Romney keeps trying to present himself as a regular Joe who worked his way up from the bottom and achieved success. No doubt he achieved success that a lot of people who had his advantages did not achieve but there is no way that the son of a wealthy governor of Michigan (at a time when Michigan was the engine of American industry) can be mistaken for Joe 6-Pack.
Rick Santorum keeps referring to his coal mining GRANDFATHER and entirely glosses over his middle class upbringing (his dad was a psychologist and his mother was a nurse).
Huckabee would fit in very well with today’s populist conservatism. Noone would mistake Huckabee for a Wall Streeter (you almost can’t avoid the comparison in the case of Romney) and Huckabee is a LOT more congenial and less abrasive than Santorum.
Tim Pawlenty should have stuck it out like Gingrich and Santorum did. The money would be pouring in for him right now. Problem was, at the beginning you had to be the rip-snorting, fire breathing, talking points spouting wingnut to get any support. He dropped out after the Ames Straw Poll, which was won by Michelle Bachman with Mitt Romney finishing seventh at 3.4%.
I think Pawlenty saw just how crazy this whole thing was going to be and decided he wanted no part of it.
A hardline conservative is not going to beat Obama. If the GoP wants to win, they have to nominate and support a moderate. Romney is their last best hope for victory in 2012.
Huckabee is definitely not the Tea Party type, although arguably some of the other anti-Romneys really aren’t either- they’re just the best of what’s available. He’s personable but he’s probably too much of a big-government type.

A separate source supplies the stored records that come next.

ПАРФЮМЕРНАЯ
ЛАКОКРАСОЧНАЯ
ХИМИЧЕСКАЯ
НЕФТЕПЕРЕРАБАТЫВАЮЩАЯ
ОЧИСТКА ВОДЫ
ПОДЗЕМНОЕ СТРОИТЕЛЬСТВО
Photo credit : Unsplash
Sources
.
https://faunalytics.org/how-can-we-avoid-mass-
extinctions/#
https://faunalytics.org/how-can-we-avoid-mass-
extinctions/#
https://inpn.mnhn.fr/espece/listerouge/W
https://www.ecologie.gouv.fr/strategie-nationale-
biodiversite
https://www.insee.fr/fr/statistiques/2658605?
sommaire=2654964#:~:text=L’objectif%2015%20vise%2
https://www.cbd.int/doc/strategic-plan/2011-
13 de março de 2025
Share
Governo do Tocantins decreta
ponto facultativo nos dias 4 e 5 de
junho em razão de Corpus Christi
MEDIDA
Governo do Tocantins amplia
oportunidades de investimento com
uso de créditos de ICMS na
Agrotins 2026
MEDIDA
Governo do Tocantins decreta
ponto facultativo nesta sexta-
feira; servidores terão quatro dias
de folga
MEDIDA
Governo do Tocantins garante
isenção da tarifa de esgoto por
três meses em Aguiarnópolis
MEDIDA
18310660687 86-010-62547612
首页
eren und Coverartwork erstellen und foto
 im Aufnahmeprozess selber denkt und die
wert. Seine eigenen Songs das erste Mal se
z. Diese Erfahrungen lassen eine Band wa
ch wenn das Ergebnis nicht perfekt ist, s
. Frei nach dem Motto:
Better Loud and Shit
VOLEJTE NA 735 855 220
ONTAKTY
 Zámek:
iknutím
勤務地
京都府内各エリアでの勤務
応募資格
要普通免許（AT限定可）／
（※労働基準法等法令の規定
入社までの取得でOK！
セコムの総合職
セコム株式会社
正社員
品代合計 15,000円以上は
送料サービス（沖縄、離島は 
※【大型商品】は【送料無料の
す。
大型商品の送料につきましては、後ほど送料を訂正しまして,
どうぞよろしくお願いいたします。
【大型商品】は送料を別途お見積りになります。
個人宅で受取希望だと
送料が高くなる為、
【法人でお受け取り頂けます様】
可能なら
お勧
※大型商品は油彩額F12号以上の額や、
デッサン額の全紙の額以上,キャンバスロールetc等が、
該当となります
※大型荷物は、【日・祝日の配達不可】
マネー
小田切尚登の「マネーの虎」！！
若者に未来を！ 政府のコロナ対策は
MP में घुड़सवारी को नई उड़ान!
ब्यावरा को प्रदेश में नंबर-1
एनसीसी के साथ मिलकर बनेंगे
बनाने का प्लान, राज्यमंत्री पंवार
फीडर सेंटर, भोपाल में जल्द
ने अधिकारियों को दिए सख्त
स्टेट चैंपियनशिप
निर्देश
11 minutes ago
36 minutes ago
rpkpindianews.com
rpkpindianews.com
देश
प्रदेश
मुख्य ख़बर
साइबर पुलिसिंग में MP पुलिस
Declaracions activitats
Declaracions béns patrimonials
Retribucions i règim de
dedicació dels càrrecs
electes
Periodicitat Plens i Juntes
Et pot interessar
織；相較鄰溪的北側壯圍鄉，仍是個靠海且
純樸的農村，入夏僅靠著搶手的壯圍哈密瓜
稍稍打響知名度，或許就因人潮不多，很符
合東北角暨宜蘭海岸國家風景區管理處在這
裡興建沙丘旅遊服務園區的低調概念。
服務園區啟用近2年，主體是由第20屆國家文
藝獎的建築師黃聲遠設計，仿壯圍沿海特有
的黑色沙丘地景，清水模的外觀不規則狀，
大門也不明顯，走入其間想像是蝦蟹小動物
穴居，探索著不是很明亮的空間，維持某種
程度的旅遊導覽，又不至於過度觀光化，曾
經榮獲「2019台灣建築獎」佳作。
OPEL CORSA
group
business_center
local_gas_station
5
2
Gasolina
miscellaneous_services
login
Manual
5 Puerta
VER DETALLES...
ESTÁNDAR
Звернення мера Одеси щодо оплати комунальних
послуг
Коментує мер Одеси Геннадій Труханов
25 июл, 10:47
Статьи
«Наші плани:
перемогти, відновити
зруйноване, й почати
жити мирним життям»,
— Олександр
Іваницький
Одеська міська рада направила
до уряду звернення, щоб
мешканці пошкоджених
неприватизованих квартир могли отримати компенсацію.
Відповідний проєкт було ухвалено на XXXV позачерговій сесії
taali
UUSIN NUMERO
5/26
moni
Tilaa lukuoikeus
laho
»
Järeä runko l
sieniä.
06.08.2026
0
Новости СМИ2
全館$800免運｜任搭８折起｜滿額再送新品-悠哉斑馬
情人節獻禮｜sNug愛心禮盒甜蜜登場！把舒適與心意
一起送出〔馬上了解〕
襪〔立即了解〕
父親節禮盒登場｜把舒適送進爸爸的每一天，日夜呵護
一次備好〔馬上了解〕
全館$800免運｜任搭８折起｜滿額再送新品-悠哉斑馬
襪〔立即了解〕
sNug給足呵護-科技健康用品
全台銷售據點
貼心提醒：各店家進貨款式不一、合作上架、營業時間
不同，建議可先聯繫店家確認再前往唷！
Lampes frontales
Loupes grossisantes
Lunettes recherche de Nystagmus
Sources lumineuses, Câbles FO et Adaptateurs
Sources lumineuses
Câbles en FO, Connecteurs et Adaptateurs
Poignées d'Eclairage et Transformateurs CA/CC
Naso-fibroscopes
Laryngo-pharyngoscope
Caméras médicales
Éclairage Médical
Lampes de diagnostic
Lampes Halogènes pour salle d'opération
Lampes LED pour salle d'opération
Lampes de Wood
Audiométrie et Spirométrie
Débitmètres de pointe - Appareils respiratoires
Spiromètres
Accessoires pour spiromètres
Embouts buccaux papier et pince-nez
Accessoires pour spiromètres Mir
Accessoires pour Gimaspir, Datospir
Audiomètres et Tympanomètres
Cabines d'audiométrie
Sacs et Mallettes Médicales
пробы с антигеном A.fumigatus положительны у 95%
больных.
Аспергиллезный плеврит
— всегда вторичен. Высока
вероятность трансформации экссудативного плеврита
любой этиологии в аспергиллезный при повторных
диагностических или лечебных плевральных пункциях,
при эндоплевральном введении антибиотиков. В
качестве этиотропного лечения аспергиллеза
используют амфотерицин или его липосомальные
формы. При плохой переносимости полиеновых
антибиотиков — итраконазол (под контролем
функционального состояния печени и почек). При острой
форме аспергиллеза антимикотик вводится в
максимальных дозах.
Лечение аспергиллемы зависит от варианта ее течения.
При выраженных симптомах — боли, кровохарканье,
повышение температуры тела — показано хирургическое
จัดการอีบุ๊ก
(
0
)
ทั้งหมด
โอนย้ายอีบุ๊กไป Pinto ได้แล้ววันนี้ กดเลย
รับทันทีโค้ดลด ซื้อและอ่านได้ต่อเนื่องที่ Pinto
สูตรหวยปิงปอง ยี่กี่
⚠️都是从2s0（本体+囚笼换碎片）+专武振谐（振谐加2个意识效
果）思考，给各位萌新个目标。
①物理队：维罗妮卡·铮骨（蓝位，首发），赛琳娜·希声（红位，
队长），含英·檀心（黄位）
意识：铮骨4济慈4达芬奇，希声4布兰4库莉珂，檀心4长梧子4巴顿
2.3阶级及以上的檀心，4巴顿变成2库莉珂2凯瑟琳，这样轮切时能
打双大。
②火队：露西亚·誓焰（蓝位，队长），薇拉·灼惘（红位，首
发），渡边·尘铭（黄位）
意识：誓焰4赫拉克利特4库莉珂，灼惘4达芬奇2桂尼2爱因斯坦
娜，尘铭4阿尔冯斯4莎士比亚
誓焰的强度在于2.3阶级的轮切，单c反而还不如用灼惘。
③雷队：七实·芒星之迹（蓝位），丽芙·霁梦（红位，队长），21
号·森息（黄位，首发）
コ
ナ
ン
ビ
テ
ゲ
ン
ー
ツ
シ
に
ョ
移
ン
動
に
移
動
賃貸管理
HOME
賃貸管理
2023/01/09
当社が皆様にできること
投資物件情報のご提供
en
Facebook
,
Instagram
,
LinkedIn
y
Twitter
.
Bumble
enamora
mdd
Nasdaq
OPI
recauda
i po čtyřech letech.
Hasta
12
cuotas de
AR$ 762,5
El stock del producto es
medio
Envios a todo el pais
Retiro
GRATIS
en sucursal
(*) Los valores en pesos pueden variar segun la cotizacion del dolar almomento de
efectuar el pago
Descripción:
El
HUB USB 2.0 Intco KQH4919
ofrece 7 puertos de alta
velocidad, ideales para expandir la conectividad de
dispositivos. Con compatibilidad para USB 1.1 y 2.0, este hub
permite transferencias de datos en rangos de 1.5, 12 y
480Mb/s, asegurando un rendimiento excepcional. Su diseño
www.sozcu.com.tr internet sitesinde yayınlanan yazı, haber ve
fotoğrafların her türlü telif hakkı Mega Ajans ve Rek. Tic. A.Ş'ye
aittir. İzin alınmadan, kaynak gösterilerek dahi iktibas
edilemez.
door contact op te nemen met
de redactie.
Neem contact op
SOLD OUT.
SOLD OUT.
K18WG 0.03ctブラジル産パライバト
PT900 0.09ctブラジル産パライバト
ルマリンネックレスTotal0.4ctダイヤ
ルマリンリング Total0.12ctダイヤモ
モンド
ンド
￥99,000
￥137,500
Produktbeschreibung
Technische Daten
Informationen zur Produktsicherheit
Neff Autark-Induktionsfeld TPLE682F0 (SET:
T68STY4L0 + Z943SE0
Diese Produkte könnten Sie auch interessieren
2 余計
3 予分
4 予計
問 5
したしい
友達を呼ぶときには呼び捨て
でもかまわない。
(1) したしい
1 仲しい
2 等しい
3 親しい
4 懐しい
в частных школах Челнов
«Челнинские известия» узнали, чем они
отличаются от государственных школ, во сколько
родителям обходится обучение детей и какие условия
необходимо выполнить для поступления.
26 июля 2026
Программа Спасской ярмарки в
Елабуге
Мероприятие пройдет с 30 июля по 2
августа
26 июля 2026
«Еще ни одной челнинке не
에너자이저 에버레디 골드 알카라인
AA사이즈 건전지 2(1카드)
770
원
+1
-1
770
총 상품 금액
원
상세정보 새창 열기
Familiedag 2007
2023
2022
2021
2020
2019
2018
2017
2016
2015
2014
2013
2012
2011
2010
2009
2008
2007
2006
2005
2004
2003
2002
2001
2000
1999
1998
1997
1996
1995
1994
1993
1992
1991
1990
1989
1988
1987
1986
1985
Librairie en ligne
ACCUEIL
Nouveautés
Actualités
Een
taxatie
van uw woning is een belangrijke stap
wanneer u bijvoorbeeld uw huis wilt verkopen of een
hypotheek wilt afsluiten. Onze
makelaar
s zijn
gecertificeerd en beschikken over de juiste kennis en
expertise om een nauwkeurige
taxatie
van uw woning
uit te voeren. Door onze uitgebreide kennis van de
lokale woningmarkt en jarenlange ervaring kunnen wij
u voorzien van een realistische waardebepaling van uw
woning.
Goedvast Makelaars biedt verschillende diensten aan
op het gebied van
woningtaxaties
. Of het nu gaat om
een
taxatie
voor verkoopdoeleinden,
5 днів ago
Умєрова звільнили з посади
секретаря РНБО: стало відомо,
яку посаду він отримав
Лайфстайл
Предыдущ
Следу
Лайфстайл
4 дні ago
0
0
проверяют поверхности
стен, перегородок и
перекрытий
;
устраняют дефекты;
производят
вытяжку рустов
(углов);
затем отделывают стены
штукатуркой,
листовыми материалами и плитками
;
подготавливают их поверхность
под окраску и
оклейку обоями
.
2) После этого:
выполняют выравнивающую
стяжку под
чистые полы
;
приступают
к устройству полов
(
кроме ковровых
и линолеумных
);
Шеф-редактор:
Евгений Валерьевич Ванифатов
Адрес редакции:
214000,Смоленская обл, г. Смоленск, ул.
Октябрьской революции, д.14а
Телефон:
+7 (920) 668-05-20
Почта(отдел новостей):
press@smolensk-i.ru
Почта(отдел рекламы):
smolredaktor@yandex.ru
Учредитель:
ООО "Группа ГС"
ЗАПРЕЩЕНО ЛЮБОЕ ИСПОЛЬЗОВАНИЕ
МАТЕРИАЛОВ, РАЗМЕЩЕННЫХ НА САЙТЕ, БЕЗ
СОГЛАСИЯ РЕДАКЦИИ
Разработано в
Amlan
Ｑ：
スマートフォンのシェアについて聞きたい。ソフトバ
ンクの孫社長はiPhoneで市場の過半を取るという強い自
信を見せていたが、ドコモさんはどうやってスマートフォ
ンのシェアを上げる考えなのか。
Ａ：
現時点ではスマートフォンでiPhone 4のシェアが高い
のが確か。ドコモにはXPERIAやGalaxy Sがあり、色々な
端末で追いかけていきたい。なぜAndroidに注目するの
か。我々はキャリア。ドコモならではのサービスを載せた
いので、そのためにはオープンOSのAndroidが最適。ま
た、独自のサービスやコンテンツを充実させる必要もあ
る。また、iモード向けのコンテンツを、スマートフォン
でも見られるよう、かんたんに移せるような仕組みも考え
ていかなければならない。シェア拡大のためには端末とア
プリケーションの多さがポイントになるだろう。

Huckabee comes off as one of the few personally nice/decent men in politics but I couldn’t vote for someone who advocates the Fair Tax. I’m all or smaller government and less taxation but the Fair Tax plan isn’t workable and people that support it show too great a degree of ignorance about basic fiscal policy.
Pawlenty was shooting to be the establishment Republican who could also pass the wingnut approval test. But having started off from the establishment side of the street ultimately made him more of an anti-anti-Romney than an anti-Romney.
Really the only way for an anti-anti-Romney to thread the needle this year would have been for one of the anti-Romneys to grab the lead and hold it for more than a brief moment in time, and for Romney to look like he wasn’t up to a contest with that anti-Romney. Only at that point would a Huntsman, a T-Paw, or a Daniels or Thune (if they’d run) have been viable.
Huckabee, OTOH, would have clearly fit into the anti-Romney mold, and one has to wonder what the race would look like if he’d jumped in after Perry fizzled. He’d certainly be acceptable to a wider swath of the anti-Romney voters than any of the other anti-Romney candidates have proved to be.
He’s a small tax guy. He used to tell people that if they think they should pay more in taxes then they should and let the rest us of pay low taxes. This sort of idiocy is red meat for the tea party.
He will sign onto whatever sort of fiscal shit he needs to to get his social agenda implemented.